Using the entries that follow, write out the line containing "pozemkovém úřadu.", the line containing "NA CO SE NÁS PTÁTE", and every line between them, exactly and nothing else.

● **The data**
------------------------------------------------------------

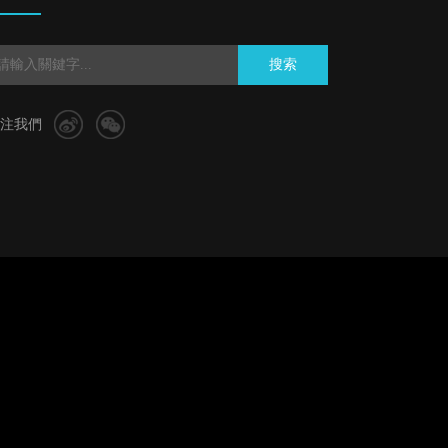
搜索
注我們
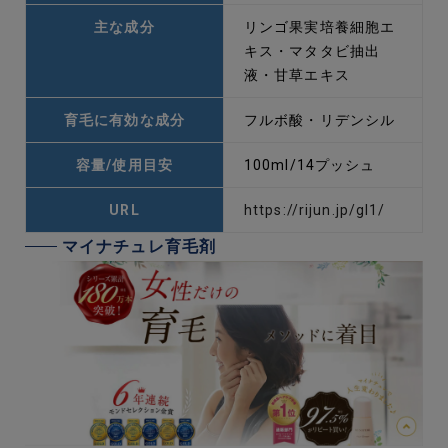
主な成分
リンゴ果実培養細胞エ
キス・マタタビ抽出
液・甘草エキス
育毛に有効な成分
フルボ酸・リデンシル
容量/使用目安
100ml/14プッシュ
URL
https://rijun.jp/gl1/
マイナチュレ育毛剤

------------------------------------------------------------

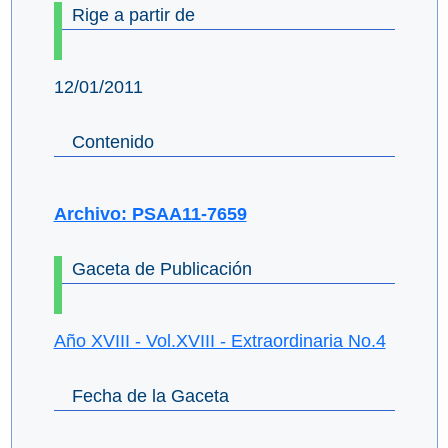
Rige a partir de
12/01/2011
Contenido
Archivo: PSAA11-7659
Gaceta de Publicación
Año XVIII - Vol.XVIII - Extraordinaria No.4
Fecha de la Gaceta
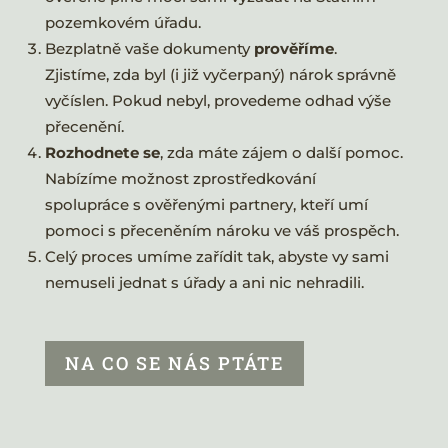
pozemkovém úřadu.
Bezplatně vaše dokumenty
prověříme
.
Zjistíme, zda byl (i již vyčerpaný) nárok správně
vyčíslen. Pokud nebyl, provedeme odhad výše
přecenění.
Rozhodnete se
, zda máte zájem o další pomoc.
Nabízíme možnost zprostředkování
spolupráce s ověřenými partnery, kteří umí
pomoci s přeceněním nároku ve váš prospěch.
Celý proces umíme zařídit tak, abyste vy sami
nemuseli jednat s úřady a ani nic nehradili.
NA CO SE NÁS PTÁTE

------------------------------------------------------------

● **Written response**
pozemkovém úřadu.
Bezplatně vaše dokumenty
prověříme
.
Zjistíme, zda byl (i již vyčerpaný) nárok správně
vyčíslen. Pokud nebyl, provedeme odhad výše
přecenění.
Rozhodnete se
, zda máte zájem o další pomoc.
Nabízíme možnost zprostředkování
spolupráce s ověřenými partnery, kteří umí
pomoci s přeceněním nároku ve váš prospěch.
Celý proces umíme zařídit tak, abyste vy sami
nemuseli jednat s úřady a ani nic nehradili.
NA CO SE NÁS PTÁTE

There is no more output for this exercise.